Data Analysis Pythondata~5 mins

Categorical data type optimization in Data Analysis Python - Time & Space Complexity

Choose your learning style9 modes available

Learn Why Deep Visual Try Challenge Project Recall Time

Time Complexity: Categorical data type optimization

O(n)

Understanding Time Complexity

When working with large data tables, converting text columns to categorical types can speed up operations.

We want to know how the time to convert grows as the data size grows.

Scenario Under Consideration

Analyze the time complexity of the following code snippet.

import pandas as pd

def optimize_categorical(df, col):
    df[col] = df[col].astype('category')
    return df

# Example usage:
# df = optimize_categorical(df, 'city')

This code changes a column's data type to categorical to save memory and speed up some operations.

Identify Repeating Operations

Identify the loops, recursion, array traversals that repeat.

Primary operation: Scanning the entire column to find unique values and assign codes.
How many times: Once over all rows in the column.

How Execution Grows With Input

The time to convert grows roughly in direct proportion to the number of rows.

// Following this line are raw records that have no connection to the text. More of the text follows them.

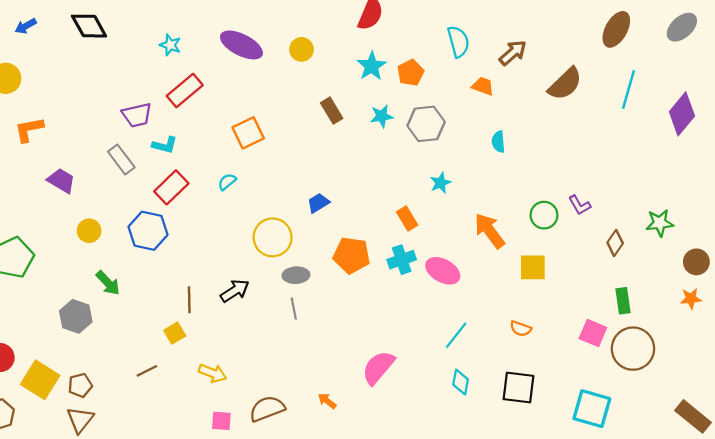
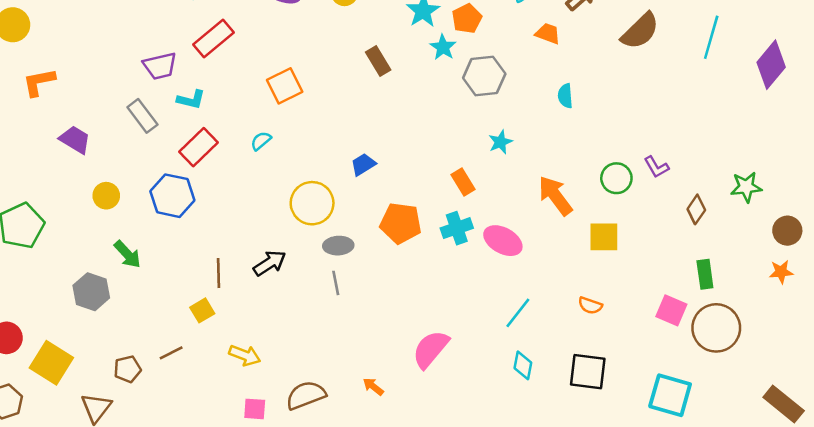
cyan star: (382, 116) -> (443, 47), moved, turned -30
brown pentagon: (80, 385) -> (127, 369), moved

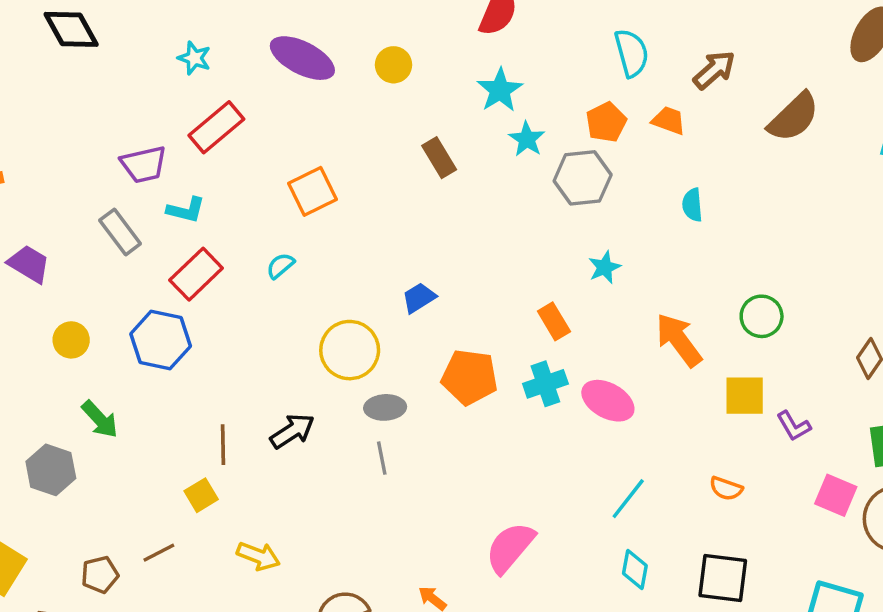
orange pentagon: (467, 19) -> (606, 122), moved
purple L-shape: (656, 167) -> (794, 426), moved

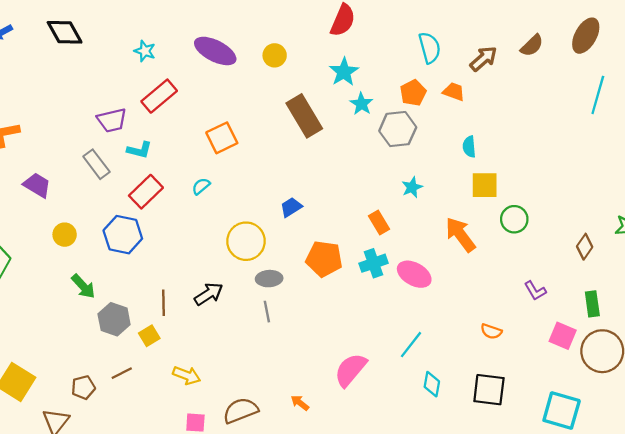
brown semicircle: (794, 117) -> (532, 45), moved, size x0.7
brown rectangle: (439, 158) -> (304, 116), size x1.6
yellow square: (745, 396) -> (485, 185), moved
gray hexagon: (51, 470) -> (114, 319), moved
cyan line: (628, 499) -> (411, 345), moved

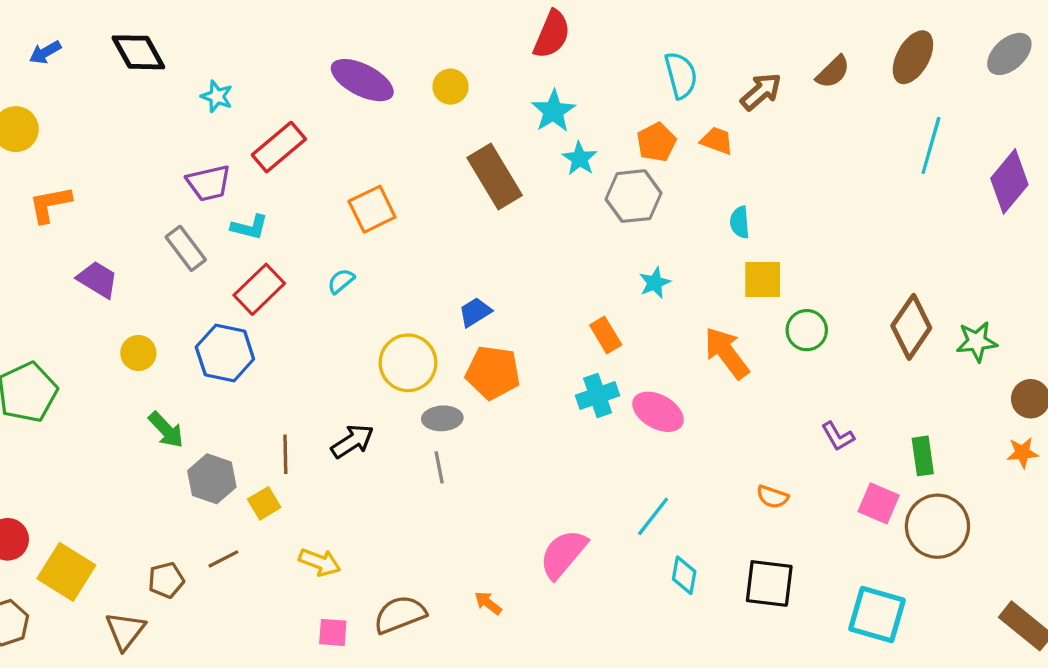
cyan star: (145, 51) -> (217, 96), moved
brown diamond: (585, 247) -> (911, 327), moved, size x1.6
orange pentagon: (324, 259) -> (493, 373), moved

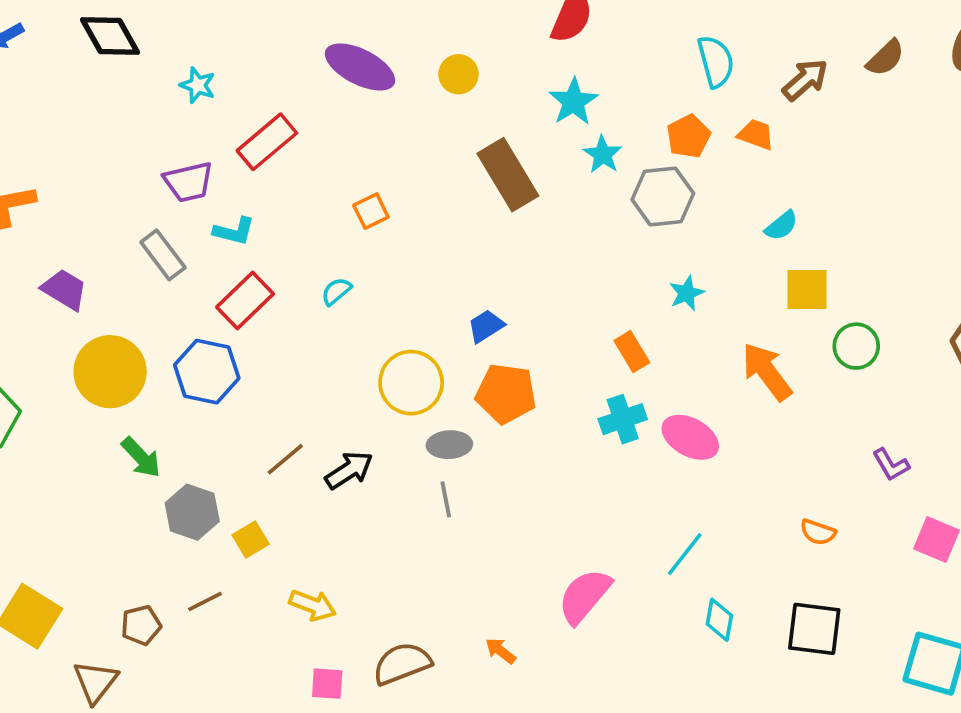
orange square: (372, 209) -> (371, 211), size x0.7
cyan semicircle: (740, 222) -> (781, 226), turned -124
yellow circle: (138, 353) -> (110, 372), size x1.8
brown line: (285, 454) -> (285, 459), moved, turned 51

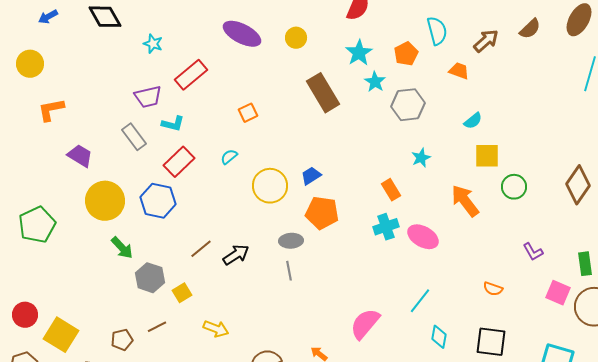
orange pentagon: (688, 136) -> (406, 54), moved
yellow circle: (411, 383) -> (270, 186), moved

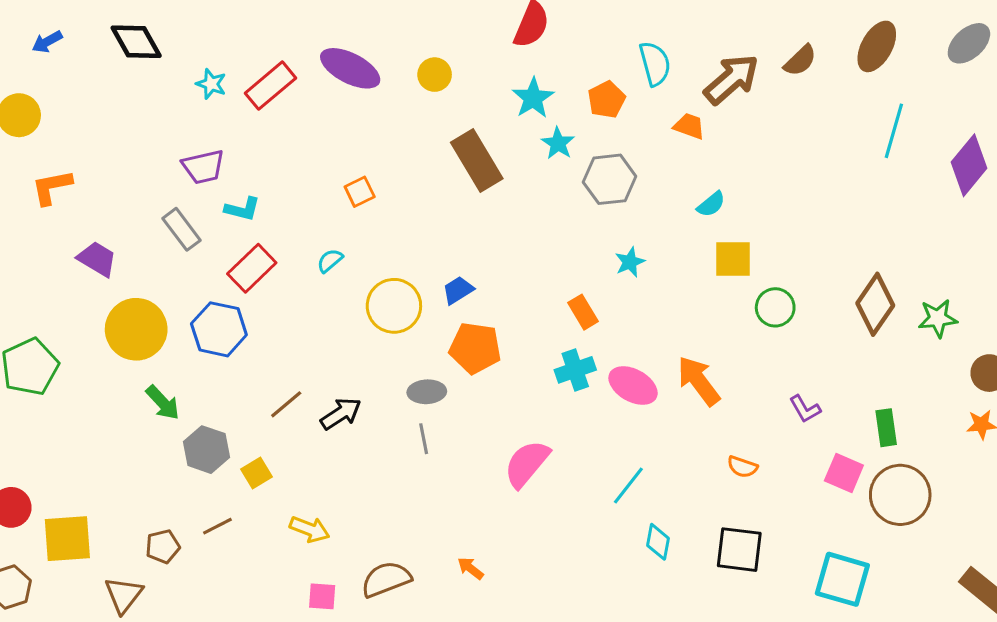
brown arrow: (486, 41) -> (731, 79), size x1.4
red rectangle: (191, 75) -> (271, 86), moved
orange arrow: (465, 201) -> (699, 381), moved
pink semicircle: (365, 324) -> (527, 464), moved
yellow square: (61, 335) -> (67, 539), turned -36

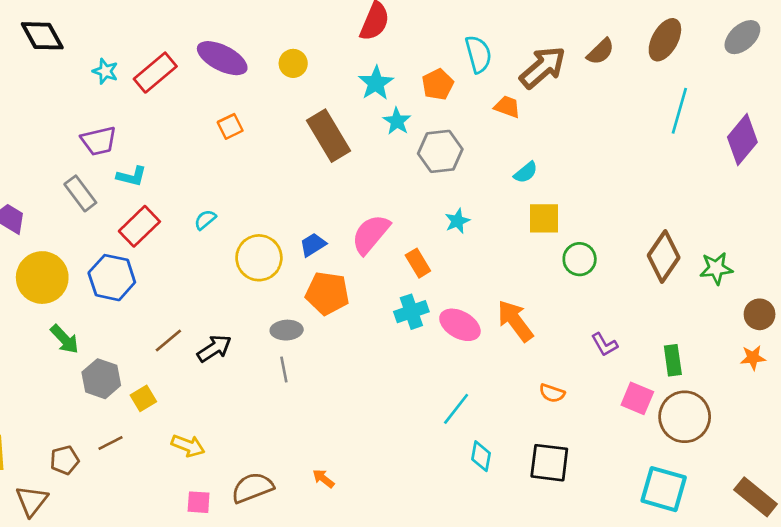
orange square: (360, 192) -> (230, 126), moved
pink semicircle: (527, 464) -> (371, 234), moved
cyan square: (842, 579) -> (664, 489), moved

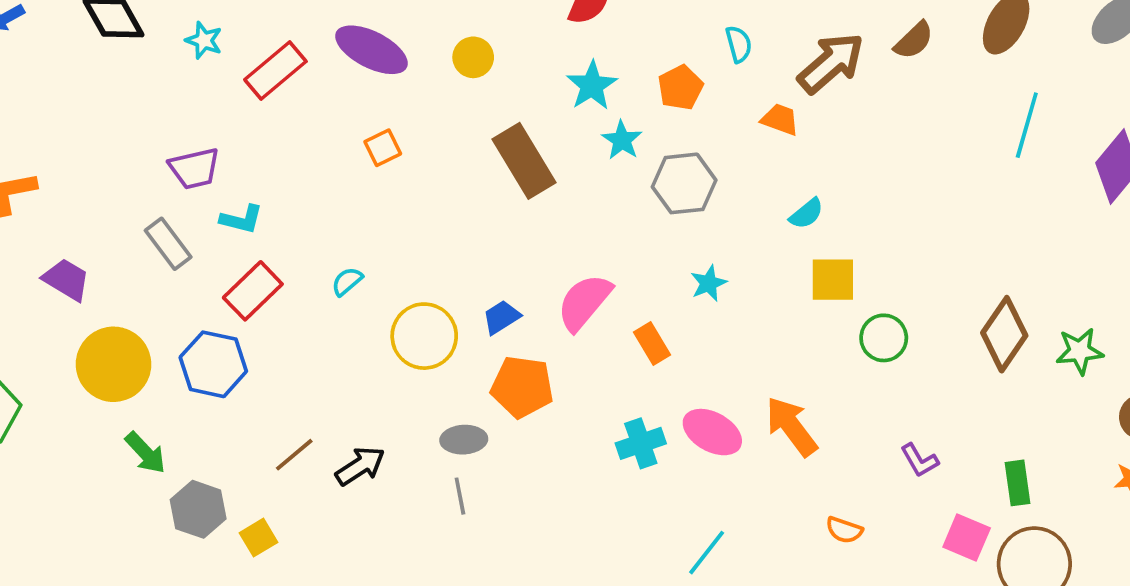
cyan semicircle: (478, 54) -> (739, 44), size x0.7
cyan star: (105, 71) -> (204, 40), moved
cyan cross: (411, 312) -> (641, 443), moved

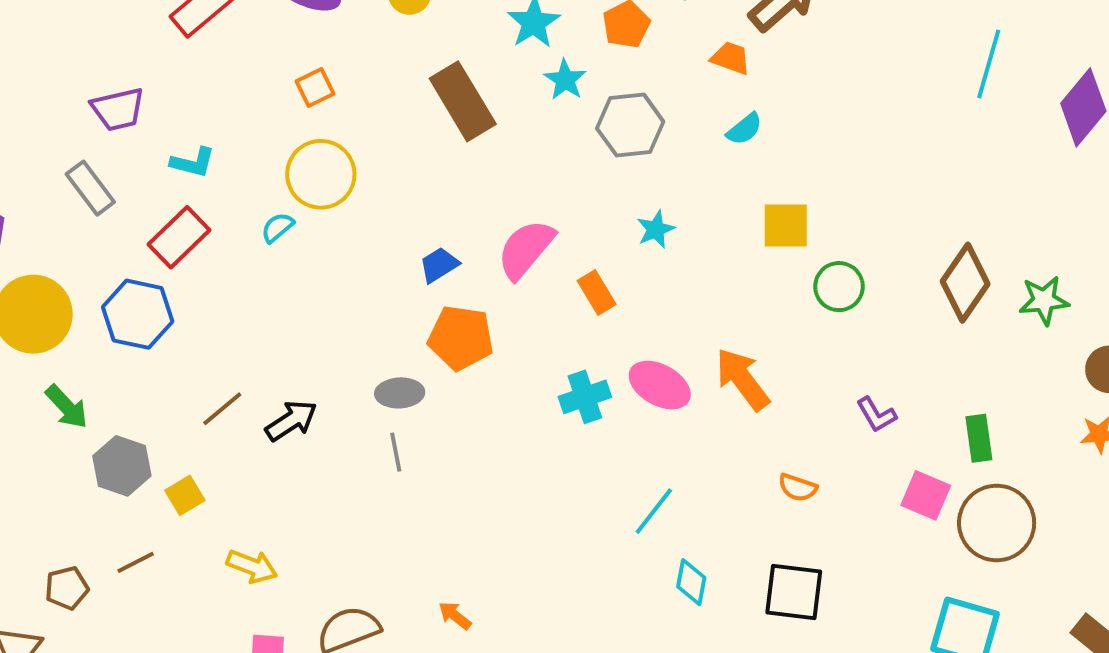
cyan semicircle: (807, 214) -> (744, 129), moved
cyan L-shape: (242, 219) -> (193, 162), moved
yellow circle: (424, 336) -> (321, 174), moved

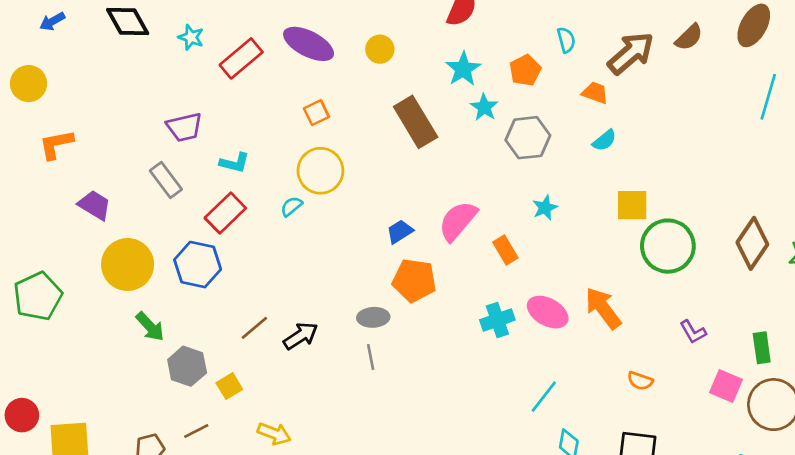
green circle: (839, 287) -> (668, 246), size x1.6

Input Size (n)	Approx. Operations
10	About 10 checks and assignments
100	About 100 checks and assignments
1000	About 1000 checks and assignments

Pattern observation: Doubling the rows roughly doubles the work done.

Final Time Complexity

Time Complexity: O(n)

This means the time to convert grows linearly with the number of rows in the column.

Common Mistake

[X] Wrong: "Converting to categorical is instant no matter the data size."

[OK] Correct: The process scans all rows to find unique values, so bigger data takes more time.

Interview Connect

Understanding how data type changes affect speed helps you work efficiently with big data in real projects.

Self-Check

"What if the column already has very few unique values? How would that affect the time complexity?"